The exorbitant cost of bringing a new pharmaceutical product to market in the U.S. is well documented, with estimates as high as 12 years and $ 2.6 billion USD.1 There are many factors that drive this cost, including rework due to a lack of access to information from previous experiments, loss of intellectual property (IP), and data mining inefficiency. The goal in drug development is to be the “first to file” for approval of a new drug in order to maximize return on investment (ROI) and increase profit potential, all while producing a high-quality product and remaining regulatory compliant.
For a drug development program to be successful, product and process knowledge should be managed along the entire product lifecycle. Knowledge management is a systematic approach to acquiring, analyzing, storing, and disseminating information related to a product, its components, and the manufacturing processes used to develop it. Sources of knowledge include prior knowledge, innovation, pharmaceutical development studies, manufacturing experience, continual improvement, change management activities, process validation studies, and technology transfer activities.

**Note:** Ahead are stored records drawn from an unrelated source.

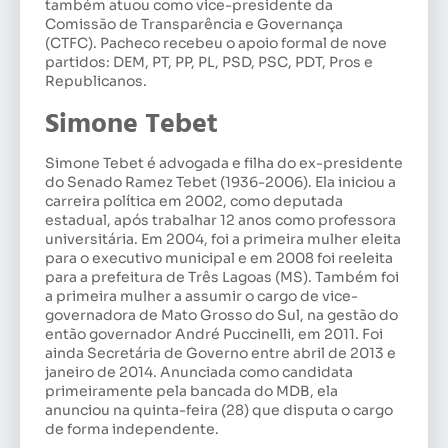
também atuou como vice-presidente da
Comissão de Transparência e Governança
(CTFC). Pacheco recebeu o apoio formal de nove
partidos: DEM, PT, PP, PL, PSD, PSC, PDT, Pros e
Republicanos.
Simone Tebet
Simone Tebet é advogada e filha do ex-presidente
do Senado Ramez Tebet (1936-2006). Ela iniciou a
carreira política em 2002, como deputada
estadual, após trabalhar 12 anos como professora
universitária. Em 2004, foi a primeira mulher eleita
para o executivo municipal e em 2008 foi reeleita
para a prefeitura de Três Lagoas (MS). Também foi
a primeira mulher a assumir o cargo de vice-
governadora de Mato Grosso do Sul, na gestão do
então governador André Puccinelli, em 2011. Foi
ainda Secretária de Governo entre abril de 2013 e
janeiro de 2014. Anunciada como candidata
primeiramente pela bancada do MDB, ela
anunciou na quinta-feira (28) que disputa o cargo
de forma independente.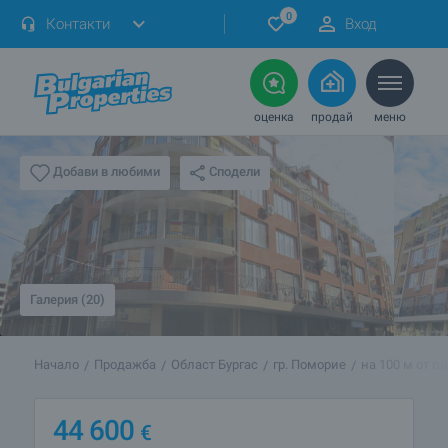
0
Контакти
Вход
оценка
продай
меню
Сподели
Добави в любими
Галерия (20)
Начало
Продажба
Област Бургас
гр. Поморие
на 100 м от п
44 600
€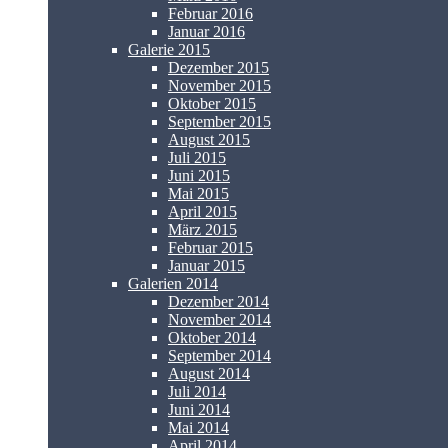
Februar 2016
Januar 2016
Galerie 2015
Dezember 2015
November 2015
Oktober 2015
September 2015
August 2015
Juli 2015
Juni 2015
Mai 2015
April 2015
März 2015
Februar 2015
Januar 2015
Galerien 2014
Dezember 2014
November 2014
Oktober 2014
September 2014
August 2014
Juli 2014
Juni 2014
Mai 2014
April 2014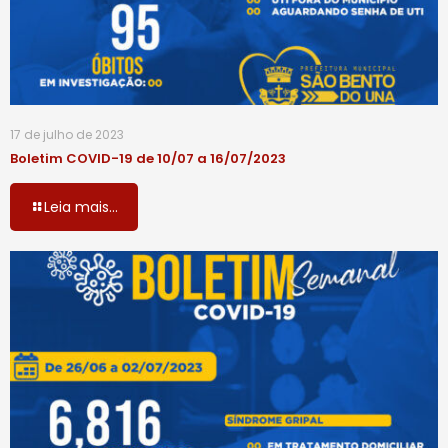
17 de julho de 2023
Boletim COVID-19 de 10/07 a 16/07/2023
Leia mais...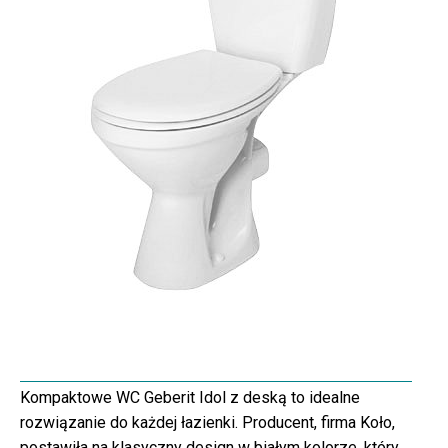
Kompaktowe WC Geberit Idol z deską to idealne
rozwiązanie do każdej łazienki. Producent, firma Koło,
postawiła na klasyczny design w białym kolorze, który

Over the last few decades, replacement of outdated paper-based data management systems has been identified as a means to accelerate this process. While the implementation of electronic systems led to reduced cycle times and compliance risk, issues remain with systems existing in departmental silos and non-standardization of data across the drug development continuum. The result is poor data mining, inefficiencies, and hindered collaboration among the different domains. To satisfy the requirement of drug development companies for efficient data and technology transfer, standardization of data and technology transfer across the entire pharmaceutical product lifecycle is needed.